Tahun 1901 orang-orang arab yang tinggal di Jakarta
mendirikan madrasah tetapi belum brhasil. Kemudian tahun 1905 dengan Jami’at
al-Khoir berhasil mendirikan madrasah dengan kurikulum mengajarkan pengetahuan
umum dan agama.
Pada level
perguruan tinggi dapat digambarkan bahwa berdirinya perguruan tinggi Islam
tidak dapat dilepaskan dari adanya keinginan umat Islam Indonesia untuk
memiliki lembaga pendidikan tinggi Islam sejak zaman kolonial. Pada bulan April
1945 diadakan pertemuan antara berbagai tokoh organisasi Islam, ulama, dan
cendekiawan.

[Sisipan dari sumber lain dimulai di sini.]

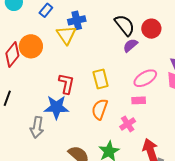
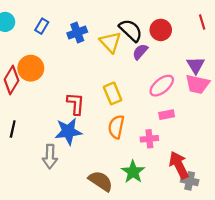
yellow triangle: (66, 35) -> (110, 42), moved
pink rectangle: (139, 100) -> (167, 115), moved
pink cross: (128, 124) -> (149, 139), turned 35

Dalam pertemuan itu dibentuk Panitia Perencana Sekolah Tinggi
Islam yang diketuai oleh Drs. Moh. Hatta dengan anggota-anggota antara lain :
K.H. Mas Mansur, K.H. A.Muzakkir, K.H. R.F. Kafrawi dan lain-lain. Setelah persiapan cukup, pada tanggal 8 Juli 1945 atau tanggal 27 Rajab
1364 H bertepatan dengan Isra Mi’raj diadakan acara pembukaan resmi Sekolah
Tinggi Islam (STI) di Jakarta. Dari sinilah sekarang kita mengenal UII, IAIN,
UIN, STAIN dan sebagainya.
Perkembangan studi
Islam di Indonesia selalu mengalami peningkatan yang bisa kita lihat melalui
sejarah-sejarah dari awal masuknya Islam di Indonesia sampai tersebarnya
ajaran-ajaran Islam seperti sekarang. Tentunya tidak lepas dari peran penting
sebuah lembaga-lembaga pendidikan, dari mulai didirikannya pesantren-pesantren,
madrasah, sampai STAIN/IAIN dan UIN.